Le 18 février 2025, les députés et sénateurs se sont accordés sur l’adoption en chambre paritaire mixte d’une version définitive du projet de loi « d’orientation pour la souveraineté en matière alimentaire et agricole et le renouvellement des générations en agriculture » déposé par le gouvernement d’Emmanuel Macron, juste après son adoption au Sénat dans l’après-midi.
Le gouvernement s’était engagé dans une course contre la montre au Parlement pour faire adopter rapidement son projet de loi d’orientation agricole avant le salon international de l’agriculture qui aura lieu ce weekend à compter du 22 février 2025.

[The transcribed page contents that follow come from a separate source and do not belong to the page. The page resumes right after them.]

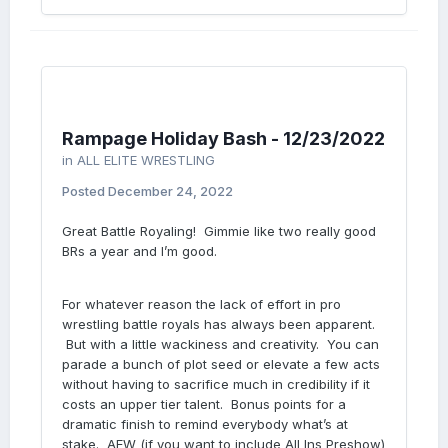
Rampage Holiday Bash - 12/23/2022
in
ALL ELITE WRESTLING
Posted
December 24, 2022
Great Battle Royaling! Gimmie like two really good
BRs a year and I’m good.
For whatever reason the lack of effort in pro
wrestling battle royals has always been apparent.
But with a little wackiness and creativity. You can
parade a bunch of plot seed or elevate a few acts
without having to sacrifice much in credibility if it
costs an upper tier talent. Bonus points for a
dramatic finish to remind everybody what’s at
stake. AEW (if you want to include All Ins Preshow)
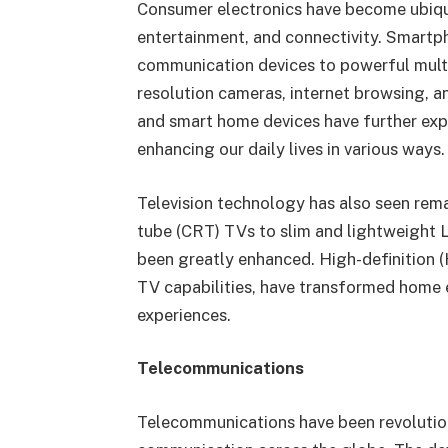
Consumer electronics have become ubiqui
entertainment, and connectivity. Smartph
communication devices to powerful multim
resolution cameras, internet browsing, a
and smart home devices have further exp
enhancing our daily lives in various ways.
Television technology has also seen re
tube (CRT) TVs to slim and lightweight 
been greatly enhanced. High-definition 
TV capabilities, have transformed home 
experiences.
Telecommunications
Telecommunications have been revolution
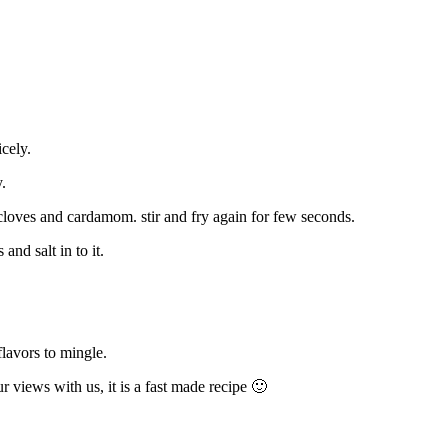
icely.
.
cloves and cardamom. stir and fry again for few seconds.
and salt in to it.
lavors to mingle.
 views with us, it is a fast made recipe 🙂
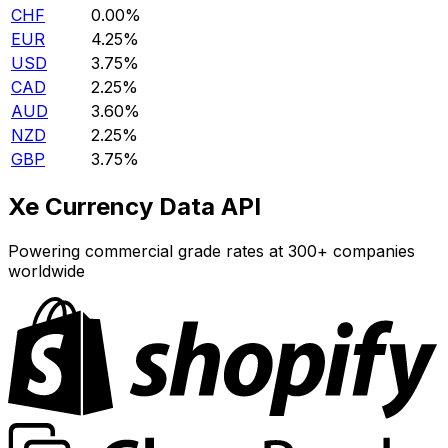
CHF
0.00%
EUR
4.25%
USD
3.75%
CAD
2.25%
AUD
3.60%
NZD
2.25%
GBP
3.75%
Xe Currency Data API
Powering commercial grade rates at 300+ companies
worldwide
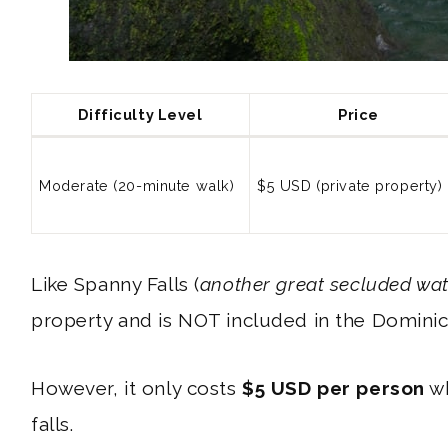
Difficulty Level
Price
Moderate (20-minute walk)
$5 USD (private property)
Like Spanny Falls (
another great secluded wat
property and is NOT included in the Domini
However, it only costs
$5 USD per person
wh
falls.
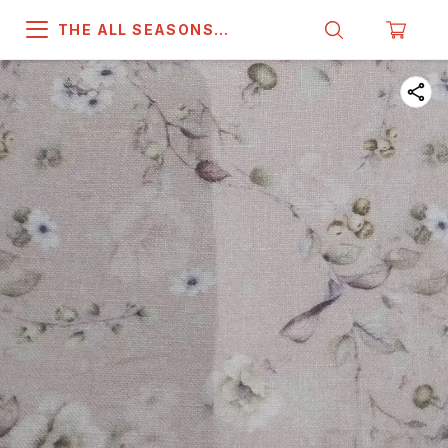
THE ALL SEASONS
COMPANY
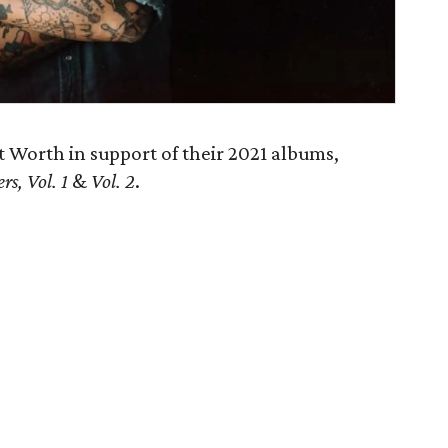
Worth in support of their 2021 albums,
s, Vol. 1
&
Vol. 2
.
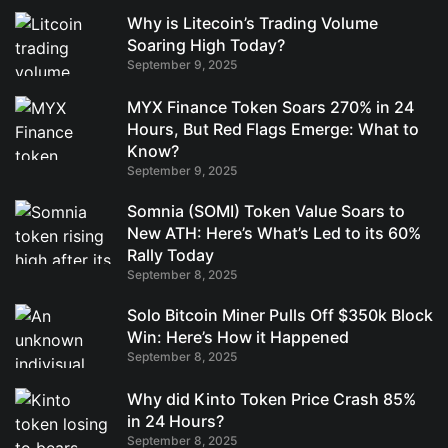
Why is Litecoin’s Trading Volume
Soaring High Today?
September 9, 2025
MYX Finance Token Soars 270% in 24
Hours, But Red Flags Emerge: What to
Know?
September 9, 2025
Somnia (SOMI) Token Value Soars to
New ATH: Here’s What’s Led to its 60%
Rally Today
September 8, 2025
Solo Bitcoin Miner Pulls Off $350k Block
Win: Here’s How it Happened
September 8, 2025
Why did Kinto Token Price Crash 85%
in 24 Hours?
September 8, 2025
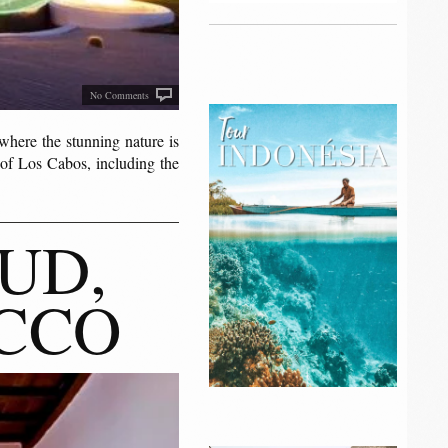
No Comments
ere the stunning nature is
 of Los Cabos, including the
UD,
CCO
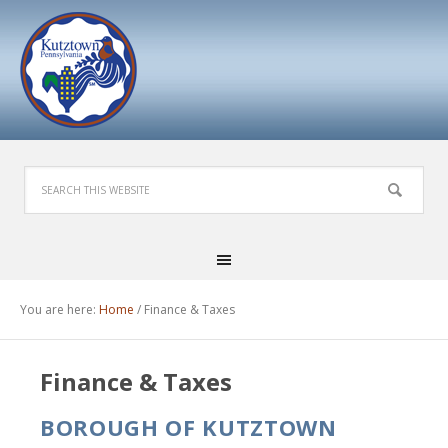
You are here:
Home
/
Finance & Taxes
Finance & Taxes
BOROUGH OF KUTZTOWN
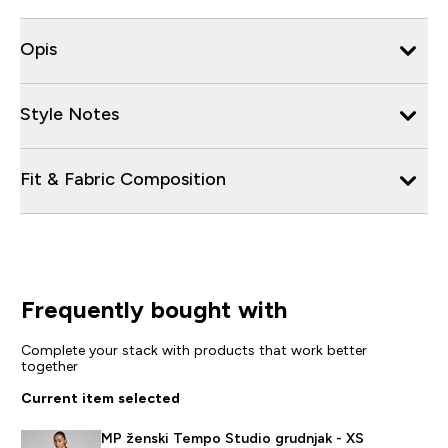
Opis
Style Notes
Fit & Fabric Composition
Frequently bought with
Complete your stack with products that work better
together
Current item selected
MP ženski Tempo Studio grudnjak - XS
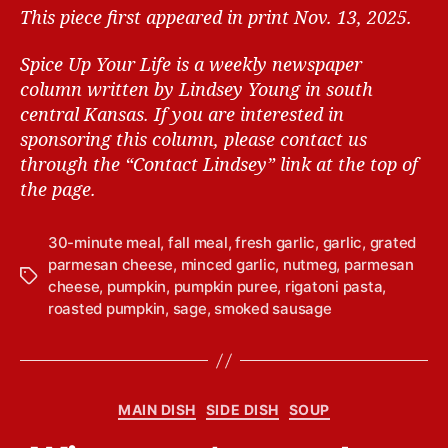
This piece first appeared in print Nov. 13, 2025.
Spice Up Your Life is a weekly newspaper
column written by Lindsey Young in south
central Kansas.
If you are interested in
sponsoring this column, please contact us
through the “Contact Lindsey” link at the top of
the page.
30-minute meal
,
fall meal
,
fresh garlic
,
garlic
,
grated
parmesan cheese
,
minced garlic
,
nutmeg
,
parmesan
T
cheese
,
pumpkin
,
pumpkin puree
,
rigatoni pasta
,
a
roasted pumpkin
,
sage
,
smoked sausage
g
s
B
C
MAIN DISH
SIDE DISH
SOUP
y
a
L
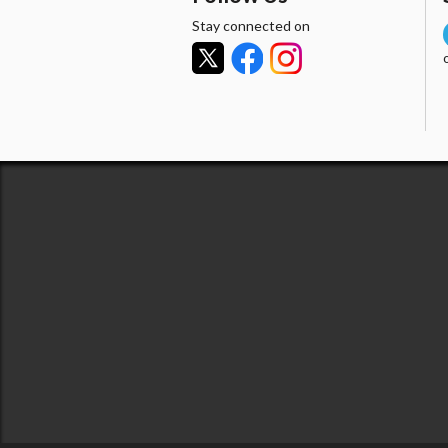
Stay connected on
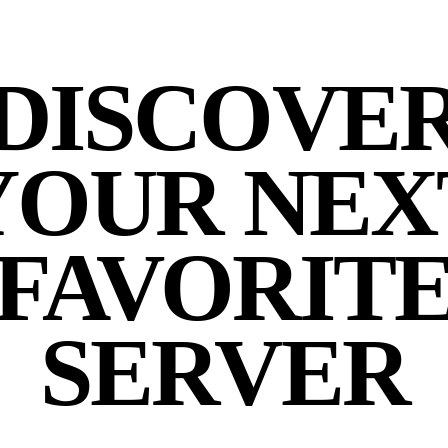
DISCOVE
YOUR NEX
FAVORIT
SERVER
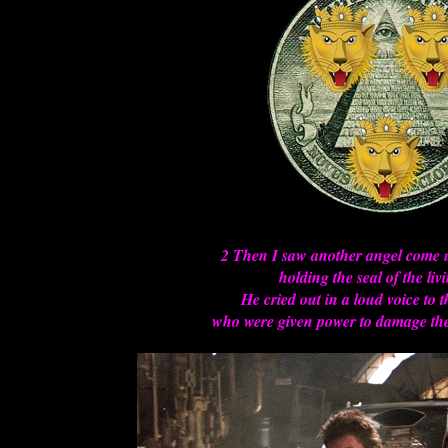
2 Then I saw another angel come
holding the seal of the li
He cried out in a loud voice to 
who were given power to damage the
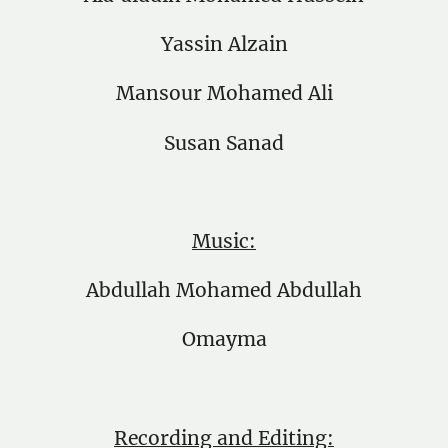
Yassin Alzain
Mansour Mohamed Ali
Susan Sanad
Music:
Abdullah Mohamed Abdullah
Omayma
Recording and Editing:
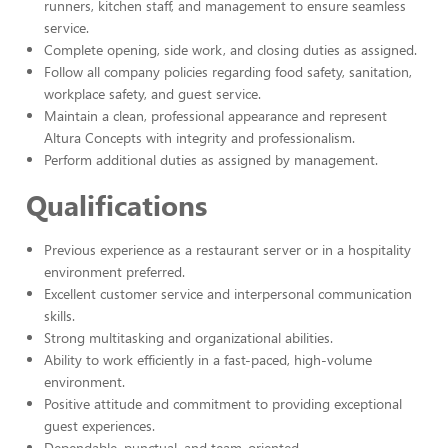
runners, kitchen staff, and management to ensure seamless
service.
Complete opening, side work, and closing duties as assigned.
Follow all company policies regarding food safety, sanitation,
workplace safety, and guest service.
Maintain a clean, professional appearance and represent
Altura Concepts with integrity and professionalism.
Perform additional duties as assigned by management.
Qualifications
Previous experience as a restaurant server or in a hospitality
environment preferred.
Excellent customer service and interpersonal communication
skills.
Strong multitasking and organizational abilities.
Ability to work efficiently in a fast-paced, high-volume
environment.
Positive attitude and commitment to providing exceptional
guest experiences.
Dependable, punctual, and team-oriented.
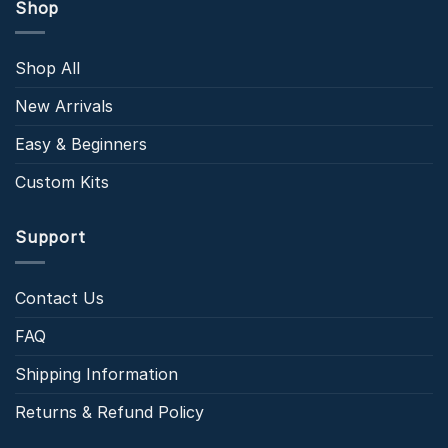
Shop
Shop All
New Arrivals
Easy & Beginners
Custom Kits
Support
Contact Us
FAQ
Shipping Information
Returns & Refund Policy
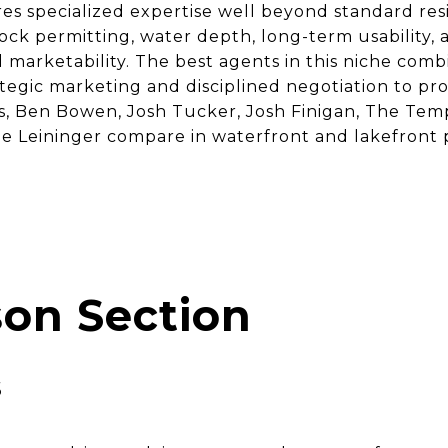
 specialized expertise well beyond standard resid
ock permitting, water depth, long-term usability,
d marketability. The best agents in this niche comb
egic marketing and disciplined negotiation to prot
s, Ben Bowen, Josh Tucker, Josh Finigan, The T
le Leininger compare in waterfront and lakefront 
on Section
s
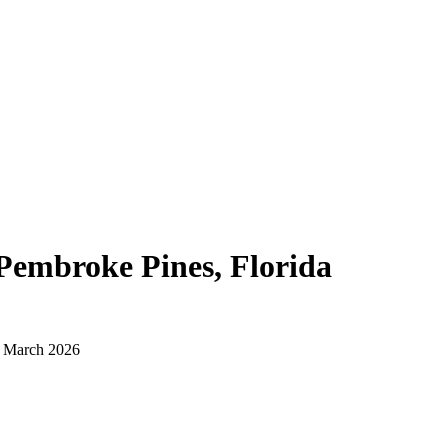
Pembroke Pines, Florida
d March 2026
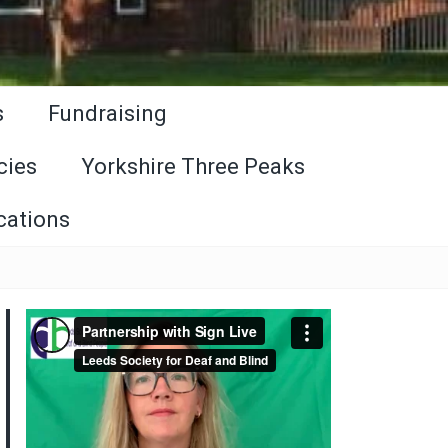
s
Fundraising
cies
Yorkshire Three Peaks
cations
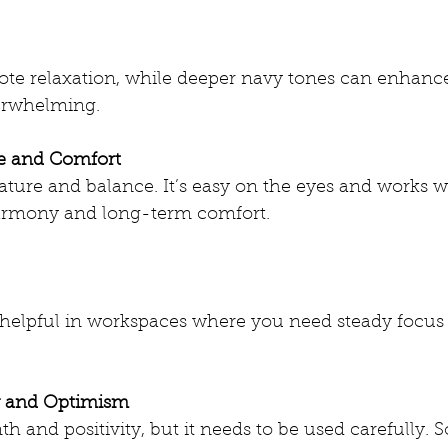
ote relaxation, while deeper navy tones can enhance
erwhelming.
ce and Comfort
ture and balance. It’s easy on the eyes and works we
rmony and long-term comfort.
y helpful in workspaces where you need steady focus
y and Optimism
h and positivity, but it needs to be used carefully. S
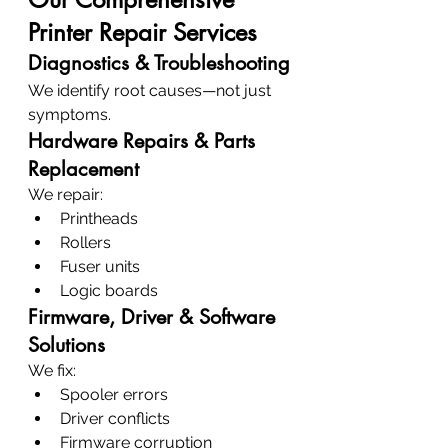
Printer Repair Services
Diagnostics & Troubleshooting
We identify root causes—not just 
symptoms.
Hardware Repairs & Parts 
Replacement
We repair:
Printheads
Rollers
Fuser units
Logic boards
Firmware, Driver & Software 
Solutions
We fix:
Spooler errors
Driver conflicts
Firmware corruption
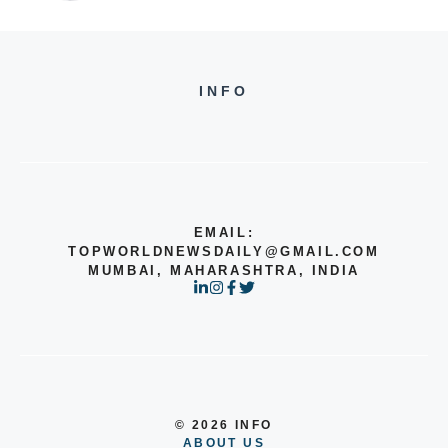
INFO
EMAIL:
TOPWORLDNEWSDAILY@GMAIL.COM
MUMBAI, MAHARASHTRA, INDIA
© 2026 INFO
ABOUT US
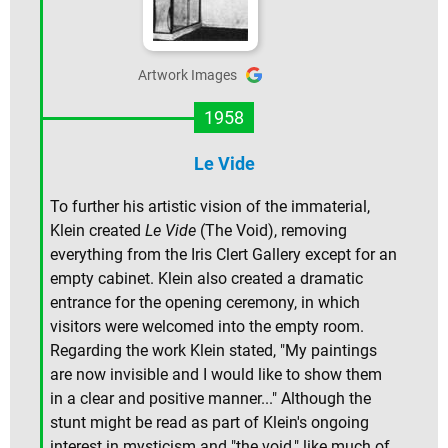
Artwork Images
1958
Le Vide
To further his artistic vision of the immaterial,
Klein created
Le Vide
(The Void), removing
everything from the Iris Clert Gallery except for an
empty cabinet. Klein also created a dramatic
entrance for the opening ceremony, in which
visitors were welcomed into the empty room.
Regarding the work Klein stated, "My paintings
are now invisible and I would like to show them
in a clear and positive manner..." Although the
stunt might be read as part of Klein's ongoing
interest in mysticism and "the void," like much of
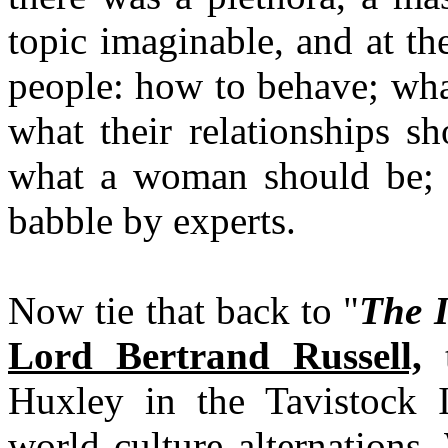
topic imaginable, and at th
people: how to behave; what
what their relationships s
what a woman should be; 
babble by experts.
Now tie that back to "
The I
Lord Bertrand Russell,
t
Huxley in the Tavistock I
world culture alternations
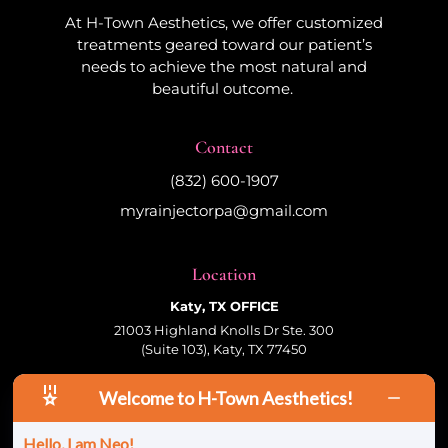
At H-Town Aesthetics, we offer customized
treatments geared toward our patient’s
needs to achieve the most natural and
beautiful outcome.
Contact
(832) 600-1907
myrainjectorpa@gmail.com
Location
Katy, TX OFFICE
21003 Highland Knolls Dr Ste. 300
(Suite 103), Katy, TX 77450
Welcome to H-Town Aesthetics!
Follow Us
Hello, I am Neo!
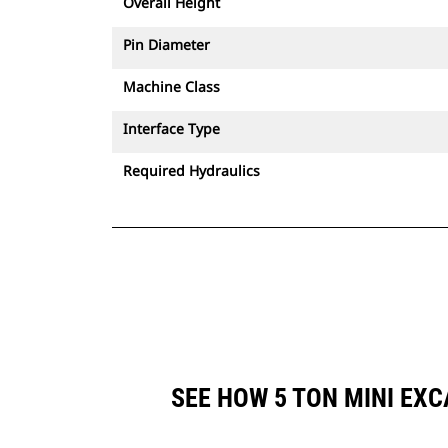
Overall Height
Pin Diameter
Machine Class
Interface Type
Required Hydraulics
SEE HOW 5 TON MINI EX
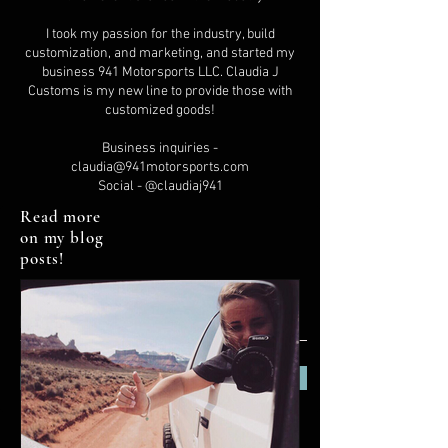
I took my passion for the industry, build
customization, and marketing, and started my
business 941 Motorsports LLC. Claudia J
Customs is my new line to provide those with
customized goods!
Business inquiries -
claudia@941motorsports.com
Social - @claudiaj941
Read more
on my blog
posts!
Subscribe Now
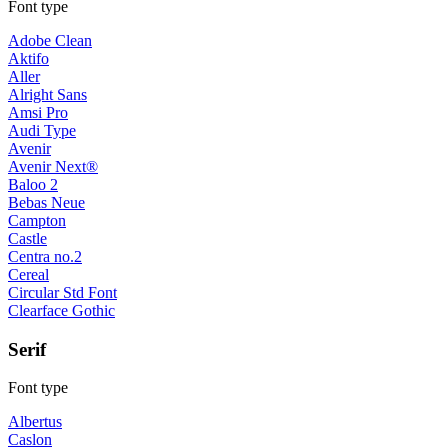
Font type
Adobe Clean
Aktifo
Aller
Alright Sans
Amsi Pro
Audi Type
Avenir
Avenir Next®
Baloo 2
Bebas Neue
Campton
Castle
Centra no.2
Cereal
Circular Std Font
Clearface Gothic
Serif
Font type
Albertus
Caslon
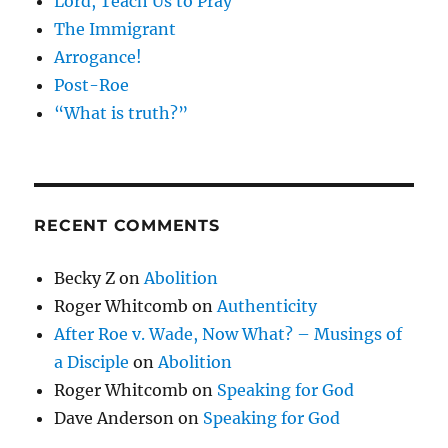
Lord, Teach Us to Pray
The Immigrant
Arrogance!
Post-Roe
“What is truth?”
RECENT COMMENTS
Becky Z
on
Abolition
Roger Whitcomb
on
Authenticity
After Roe v. Wade, Now What? – Musings of
a Disciple
on
Abolition
Roger Whitcomb
on
Speaking for God
Dave Anderson
on
Speaking for God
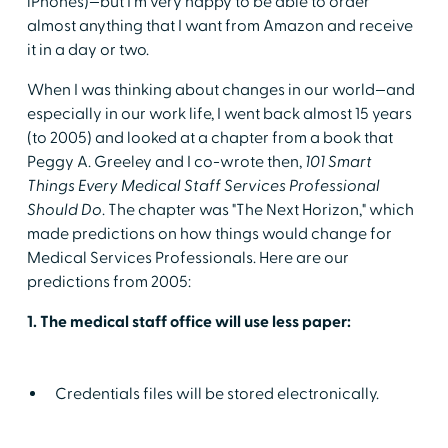
iPhones)—but I'm very happy to be able to order
almost anything that I want from Amazon and receive
it in a day or two.
When I was thinking about changes in our world—and
especially in our work life, I went back almost 15 years
(to 2005) and looked at a chapter from a book that
Peggy A. Greeley and I co-wrote then,
101 Smart
Things Every Medical Staff Services Professional
Should Do
. The chapter was "The Next Horizon," which
made predictions on how things would change for
Medical Services Professionals. Here are our
predictions from 2005:
1. The medical staff office will use less paper:
Credentials files will be stored electronically.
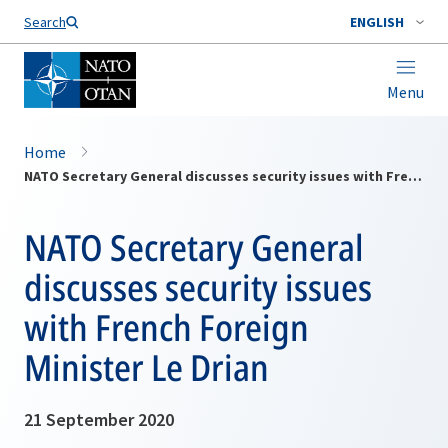
Search
ENGLISH
Menu
Home
NATO Secretary General discusses security issues with French Foreign Minister Le Drian
NATO Secretary General
discusses security issues
with French Foreign
Minister Le Drian
21 September 2020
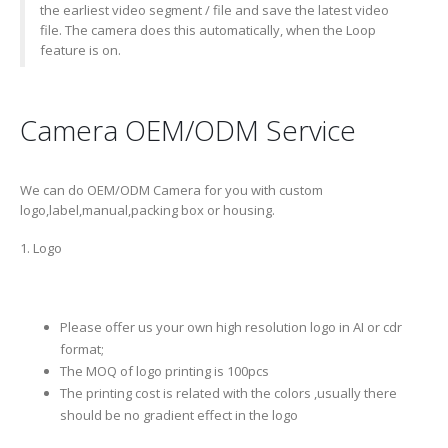
the earliest video segment / file and save the latest video
file. The camera does this automatically, when the Loop
feature is on.
Camera OEM/ODM Service
We can do OEM/ODM Camera for you with custom
logo,label,manual,packing box or housing.
1. Logo
Please offer us your own high resolution logo in AI or cdr
format;
The MOQ of logo printing is 100pcs
The printing cost is related with the colors ,usually there
should be no gradient effect in the logo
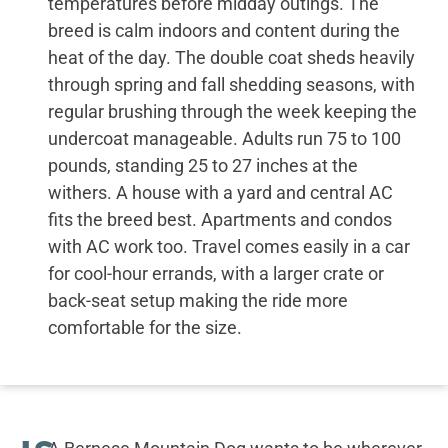
temperatures before midday outings. The
breed is calm indoors and content during the
heat of the day. The double coat sheds heavily
through spring and fall shedding seasons, with
regular brushing through the week keeping the
undercoat manageable. Adults run 75 to 100
pounds, standing 25 to 27 inches at the
withers. A house with a yard and central AC
fits the breed best. Apartments and condos
with AC work too. Travel comes easily in a car
for cool-hour errands, with a larger crate or
back-seat setup making the ride more
comfortable for the size.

Cela fait suite au mouvement de revendication des agriculteurs qui a débuté en 2024.
L’objectif de l’État est clair : faire de l’agriculture, la pêche et l’aquaculture un impératif d’intérêt général majeur en garantissant le renouvellement des générations agricoles et en simplifiant la règlementation des activités agricoles.
Or, ce projet n’est pas sans conséquence sur la biodiversité qui a été sacrifiée par les dispositions du texte.
Dans une ère où les espèces sont déjà menacées par l’utilisation excessive des ressources naturelles par l’Homme, cette loi d’orientation, qui a vocation à orienter le modèle agricole sur les dix prochaines années, marque un profond recul de la protection de l’environnement.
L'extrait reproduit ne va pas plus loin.